72 The appellants were not in any relationship with the guests which has been or should be established by judicial authority to impose any special duty or responsibility for the safety of the guests. I would categorise the appellants as occupiers, but not as Social Hosts, in assigning a category to their relationship with guests including the respondent. The Social Host who invited guests to the party, and was present as the host, was Angelo Parissis. There is no established relationship of Social Host and guests in Australian negligence law, so the distinction is of no real importance. The ordinary social controls which, with a high degree of effectiveness, inhibit irresponsible behaviour were present in the form of a group of other adults who were known to John Karas, who were in a position to observe and warn, and who did so.

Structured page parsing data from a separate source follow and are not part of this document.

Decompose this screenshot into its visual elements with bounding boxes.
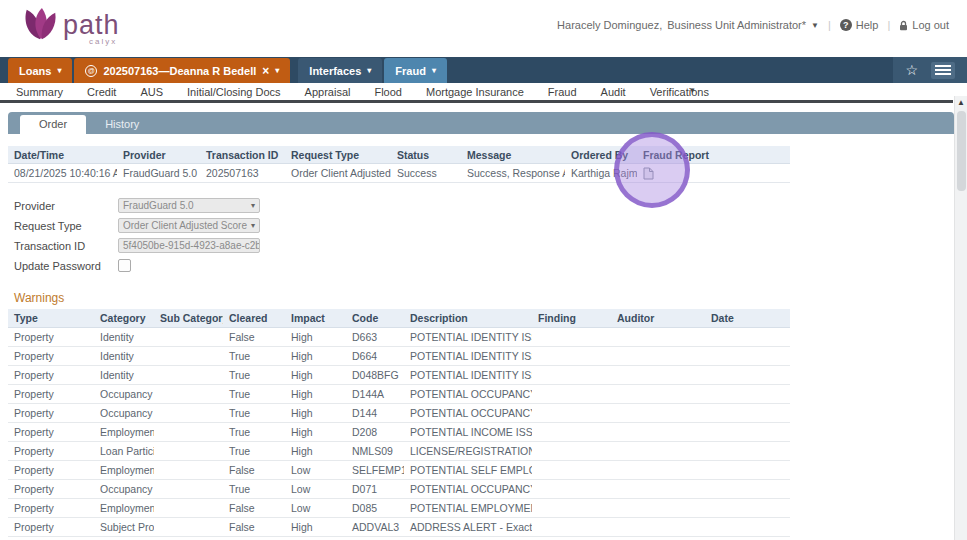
help-button[interactable]: ? Help — [840, 19, 879, 31]
table-row[interactable]: Property Identity False High D663 POTENT… — [8, 328, 790, 347]
table-row[interactable]: Property Employment /... True High D208 … — [8, 423, 790, 442]
table-row[interactable]: Property Identity True High D664 POTENTI… — [8, 347, 790, 366]
subnav-overflow-caret[interactable]: ▾ — [680, 85, 705, 95]
warnings-rows: Property Identity False High D663 POTENT… — [8, 328, 790, 537]
cell-code: D085 — [346, 502, 404, 514]
nav-tab-fraud[interactable]: Fraud▾ — [384, 58, 447, 83]
cell-type: Property — [8, 521, 94, 533]
cell-impact: High — [285, 407, 346, 419]
cell-type: Property — [8, 407, 94, 419]
cell-code: D208 — [346, 426, 404, 438]
caret-down-icon: ▾ — [432, 66, 436, 75]
column-header: Ordered By — [565, 149, 637, 161]
cell-type: Property — [8, 388, 94, 400]
tab-history[interactable]: History — [86, 115, 158, 134]
subnav-item[interactable]: Appraisal — [293, 86, 363, 98]
cell-category: Occupancy — [94, 388, 154, 400]
vertical-scrollbar[interactable]: ▲ — [954, 96, 967, 540]
cell-description: POTENTIAL OCCUPANCY IS... — [404, 407, 532, 419]
user-menu[interactable]: Haracely Dominguez, Business Unit Admini… — [557, 19, 819, 31]
subnav-item[interactable]: Fraud — [536, 86, 589, 98]
cell-transaction-id: 202507163 — [200, 167, 285, 179]
flower-icon — [22, 5, 60, 45]
cell-request-type: Order Client Adjusted S... — [285, 167, 391, 179]
cell-ordered-by: Karthiga Rajmo... — [565, 167, 637, 179]
cell-category: Employment /... — [94, 502, 154, 514]
column-header: Type — [8, 312, 94, 324]
caret-down-icon: ▾ — [275, 66, 279, 75]
favorite-star-icon[interactable]: ☆ — [905, 62, 918, 78]
cell-impact: High — [285, 369, 346, 381]
cell-category: Loan Participa... — [94, 445, 154, 457]
update-password-checkbox[interactable] — [118, 259, 131, 272]
column-header: Description — [404, 312, 532, 324]
cell-description: ADDRESS ALERT - Exact ma... — [404, 521, 532, 533]
request-type-select[interactable]: Order Client Adjusted Score▾ — [118, 218, 260, 233]
orders-row[interactable]: 08/21/2025 10:40:16 AM FraudGuard 5.0 20… — [8, 164, 790, 183]
tab-order[interactable]: Order — [20, 115, 86, 134]
table-row[interactable]: Property Employment /... False Low SELFE… — [8, 461, 790, 480]
divider: | — [887, 19, 890, 31]
close-icon[interactable]: × — [262, 64, 269, 78]
menu-button[interactable] — [931, 62, 955, 79]
table-row[interactable]: Property Occupancy True High D144 POTENT… — [8, 404, 790, 423]
table-row[interactable]: Property Loan Participa... True High NML… — [8, 442, 790, 461]
update-password-label: Update Password — [14, 260, 118, 272]
warnings-table: TypeCategorySub CategoryClearedImpactCod… — [8, 309, 790, 537]
subnav-item[interactable]: Audit — [589, 86, 638, 98]
cell-description: POTENTIAL SELF EMPLOY... — [404, 464, 532, 476]
subnav-item[interactable]: Flood — [362, 86, 414, 98]
cell-cleared: True — [223, 426, 285, 438]
caret-down-icon: ▾ — [57, 66, 61, 75]
brand-text: path — [63, 10, 120, 40]
cell-description: LICENSE/REGISTRATION IS... — [404, 445, 532, 457]
provider-select[interactable]: FraudGuard 5.0▾ — [118, 198, 260, 213]
table-row[interactable]: Property Occupancy True High D144A POTEN… — [8, 385, 790, 404]
transaction-id-input[interactable]: 5f4050be-915d-4923-a8ae-c2b47... — [118, 238, 260, 253]
table-row[interactable]: Property Employment /... False Low D085 … — [8, 499, 790, 518]
column-header: Finding — [532, 312, 611, 324]
scrollbar-thumb[interactable] — [957, 111, 966, 191]
cell-impact: High — [285, 521, 346, 533]
cell-message: Success, Response Avai... — [461, 167, 565, 179]
cell-type: Property — [8, 445, 94, 457]
chevron-down-icon: ▼ — [811, 21, 819, 30]
request-type-label: Request Type — [14, 220, 118, 232]
transaction-id-label: Transaction ID — [14, 240, 118, 252]
nav-tab-loan-file[interactable]: @ 202507163—Deanna R Bedell × ▾ — [74, 58, 290, 83]
user-name: Haracely Dominguez, — [557, 19, 662, 31]
table-row[interactable]: Property Occupancy True Low D071 POTENTI… — [8, 480, 790, 499]
table-row[interactable]: Property Identity True High D048BFG POTE… — [8, 366, 790, 385]
loan-icon: @ — [85, 65, 97, 77]
subnav-item[interactable]: Credit — [75, 86, 128, 98]
cell-type: Property — [8, 502, 94, 514]
nav-tab-loans[interactable]: Loans▾ — [8, 58, 72, 83]
table-row[interactable]: Property Subject Prope... False High ADD… — [8, 518, 790, 537]
fraud-report-icon[interactable] — [637, 167, 790, 180]
column-header: Sub Category — [154, 312, 223, 324]
cell-code: D144A — [346, 388, 404, 400]
cell-description: POTENTIAL OCCUPANCY IS... — [404, 388, 532, 400]
cell-category: Identity — [94, 350, 154, 362]
cell-impact: High — [285, 350, 346, 362]
subnav-item[interactable]: Summary — [4, 86, 75, 98]
cell-cleared: True — [223, 483, 285, 495]
nav-tab-interfaces[interactable]: Interfaces▾ — [298, 58, 382, 83]
scroll-up-arrow[interactable]: ▲ — [955, 96, 967, 109]
select-caret-icon: ▾ — [251, 201, 255, 210]
content-divider — [0, 100, 953, 103]
column-header: Auditor — [611, 312, 705, 324]
subnav-item[interactable]: AUS — [128, 86, 175, 98]
user-role: Business Unit Administrator* — [667, 19, 806, 31]
help-label: Help — [856, 19, 879, 31]
cell-category: Identity — [94, 331, 154, 343]
provider-label: Provider — [14, 200, 118, 212]
column-header: Fraud Report — [637, 149, 790, 161]
logout-button[interactable]: Log out — [899, 19, 949, 31]
select-caret-icon: ▾ — [251, 221, 255, 230]
column-header: Cleared — [223, 312, 285, 324]
subnav-item[interactable]: Initial/Closing Docs — [175, 86, 293, 98]
column-header: Message — [461, 149, 565, 161]
subnav-item[interactable]: Mortgage Insurance — [414, 86, 536, 98]
column-header: Transaction ID — [200, 149, 285, 161]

The appellants were in no better position to observe and warn than the young adults who were present; and indeed John Karas was in just as good a position to understand and avoid the danger, even if unwarned, as anyone else who was present. His conduct went past a limit of grossly careless, irresponsible and criminal behaviour control of which by others is not required by the law of negligence.
73 The Trial Judge referred to a number of decisions of authority, and although his Honour's observations are not direct and plain, I understand from his Honour's reference to Burnie Port Authority v General Jones Pty Ltd (1994) 179 CLR 520 at 556 dealing with the duty of a person who takes advantage of control of premises to introduce a dangerous substance to carry on a dangerous activity or to allow another to do so, that his Honour regarded the introduction of methylated spirits onto the premises as giving rise to a non-delegable duty to control the methylated spirits and its use by anyone on the premises.